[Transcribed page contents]

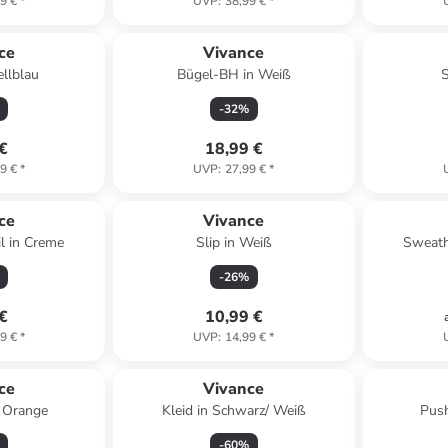
9 €
*
UVP
:
38,99 €
*
ce
Vivance
ellblau
Bügel-BH in Weiß
S
-
32
%
 €
18,99 €
9 €
*
UVP
:
27,99 €
*
ce
Vivance
l in Creme
Slip in Weiß
Sweath
-
26
%
 €
10,99 €
9 €
*
UVP
:
14,99 €
*
ce
Vivance
 Orange
Kleid in Schwarz/ Weiß
Pus
-
60
%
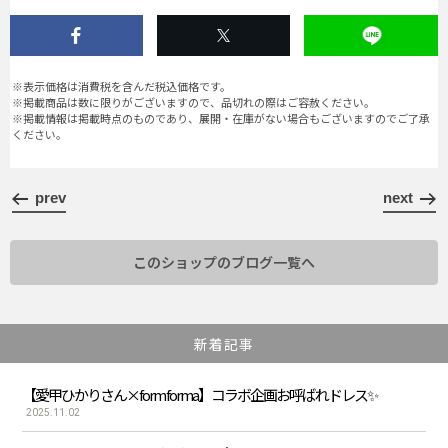
※表示価格は消費税を含んだ税込価格です。
※掲載商品は数に限りがございますので、品切れの際はご容赦ください。
※掲載情報は掲載時点のものであり、展開・在庫がない場合もございますのでご了承
ください。
prev
next
このショップのブログ一覧へ
新着記事
【愛甲ひかりさん×form forma】コラボ企画お呼ばれドレス✨
2025.11.02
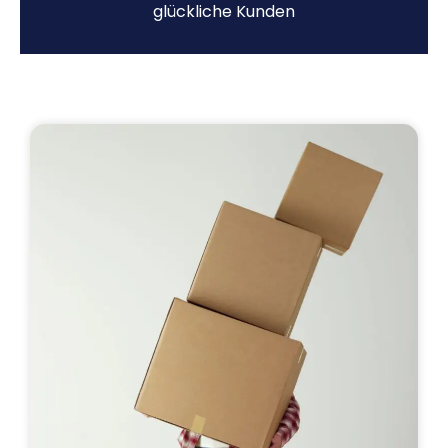
glückliche Kunden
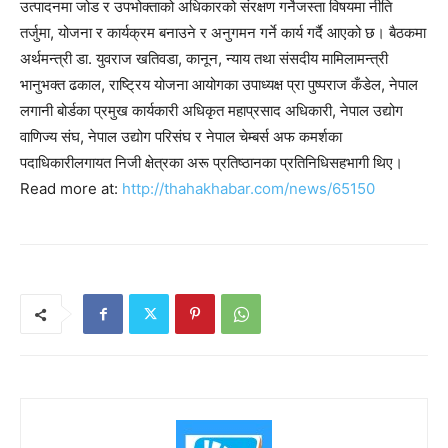
उत्पादनमा जोड र उपभोक्ताको अधिकारको संरक्षण गर्नेजस्ता विषयमा नीति
तर्जुमा, योजना र कार्यक्रम बनाउने र अनुगमन गर्ने कार्य गर्दै आएको छ। बैठकमा
अर्थमन्त्री डा. युवराज खतिवडा, कानून, न्याय तथा संसदीय मामिलामन्त्री
भानुभक्त ढकाल, राष्ट्रिय योजना आयोगका उपाध्यक्ष प्रा पुष्पराज कँडेल, नेपाल
लगानी बोर्डका प्रमुख कार्यकारी अधिकृत महाप्रसाद अधिकारी, नेपाल उद्योग
वाणिज्य संघ, नेपाल उद्योग परिसंघ र नेपाल चेम्बर्स अफ कमर्शका
पदाधिकारीलगायत निजी क्षेत्रका अरू प्रतिष्ठानका प्रतिनिधिसहभागी थिए।
Read more at:
http://thahakhabar.com/news/65150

### Assignment
Search each line of the data above for "Weiß", and copy the lines where it occurs.

### Output of the task
Bügel-BH in Weiß
Slip in Weiß
Kleid in Schwarz/ Weiß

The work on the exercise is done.